Department of Molecular Oncology Breast Cancer Research Program, British Columbia Cancer Research Centre, Vancouver, BC, Canada.
Bioinformatics. 2010 Mar 15;26(6):730-6. doi: 10.1093/bioinformatics/btq040. Epub 2010 Feb 3.
Next-generation sequencing (NGS) has enabled whole genome and transcriptome single nucleotide variant (SNV) discovery in cancer. NGS produces millions of short sequence reads that, once aligned to a reference genome sequence, can be interpreted for the presence of SNVs. Although tools exist for SNV discovery from NGS data, none are specifically suited to work with data from tumors, where altered ploidy and tumor cellularity impact the statistical expectations of SNV discovery.
We developed three implementations of a probabilistic Binomial mixture model, called SNVMix, designed to infer SNVs from NGS data from tumors to address this problem. The first models allelic counts as observations and infers SNVs and model parameters using an expectation maximization (EM) algorithm and is therefore capable of adjusting to deviation of allelic frequencies inherent in genomically unstable tumor genomes. The second models nucleotide and mapping qualities of the reads by probabilistically weighting the contribution of a read/nucleotide to the inference of a SNV based on the confidence we have in the base call and the read alignment. The third combines filtering out low-quality data in addition to probabilistic weighting of the qualities. We quantitatively evaluated these approaches on 16 ovarian cancer RNASeq datasets with matched genotyping arrays and a human breast cancer genome sequenced to >40x (haploid) coverage with ground truth data and show systematically that the SNVMix models outperform competing approaches.
Software and data are available at http://compbio.bccrc.ca
sshah@bccrc.ca SUPPLEMANTARY INFORMATION: Supplementary data are available at Bioinformatics online.
下一代测序(NGS)使癌症全基因组和转录组单核苷酸变异(SNV)的发现成为可能。NGS 产生了数百万条短序列读段,一旦与参考基因组序列对齐,就可以解释 SNV 的存在。
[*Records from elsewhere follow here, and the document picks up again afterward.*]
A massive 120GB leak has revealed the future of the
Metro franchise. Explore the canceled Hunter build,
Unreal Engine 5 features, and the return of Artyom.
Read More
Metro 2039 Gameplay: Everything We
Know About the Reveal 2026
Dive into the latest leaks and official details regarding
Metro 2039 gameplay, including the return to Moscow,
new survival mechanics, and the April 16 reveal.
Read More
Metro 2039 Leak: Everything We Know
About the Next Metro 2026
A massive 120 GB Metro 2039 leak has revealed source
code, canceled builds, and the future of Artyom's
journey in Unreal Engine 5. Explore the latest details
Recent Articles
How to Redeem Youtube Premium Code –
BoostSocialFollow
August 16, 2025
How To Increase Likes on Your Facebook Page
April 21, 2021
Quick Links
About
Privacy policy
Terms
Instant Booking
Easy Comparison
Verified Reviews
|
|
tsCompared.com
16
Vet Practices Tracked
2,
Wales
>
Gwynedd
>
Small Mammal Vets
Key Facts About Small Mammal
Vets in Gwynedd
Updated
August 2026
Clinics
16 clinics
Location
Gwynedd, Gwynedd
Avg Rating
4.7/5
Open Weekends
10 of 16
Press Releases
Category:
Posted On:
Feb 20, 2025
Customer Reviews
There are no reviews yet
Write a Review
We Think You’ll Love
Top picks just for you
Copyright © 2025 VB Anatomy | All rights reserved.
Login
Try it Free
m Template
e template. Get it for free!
虽然存在用于从 NGS 数据中发现 SNV 的工具,但没有专门针对肿瘤数据的工具,因为肿瘤中的倍性和肿瘤细胞含量会影响 SNV 发现的统计预期。
我们开发了三种概率二项式混合模型的实现,称为 SNVMix,旨在解决这个问题,从肿瘤的 NGS 数据中推断 SNV。第一种模型将等位基因计数作为观测值,并使用期望最大化(EM)算法推断 SNV 和模型参数,因此能够调整基因组不稳定肿瘤基因组中固有的等位基因频率偏差。第二种模型通过根据我们对碱基调用和读取对齐的置信度,概率性地加权读取/核苷酸对 SNV 推断的贡献,来对读取的核苷酸和映射质量进行建模。第三种方法除了对质量进行概率加权外,还过滤掉低质量数据。我们在 16 个卵巢癌 RNAseq 数据集上对这些方法进行了定量评估,这些数据集具有匹配的基因分型阵列,以及一个人类乳腺癌基因组测序到 >40x(单倍体)覆盖度,具有真实数据,并系统地表明 SNVMix 模型优于竞争方法。
软件和数据可在 http://compbio.bccrc.ca 获得。
补充数据可在生物信息学在线获得。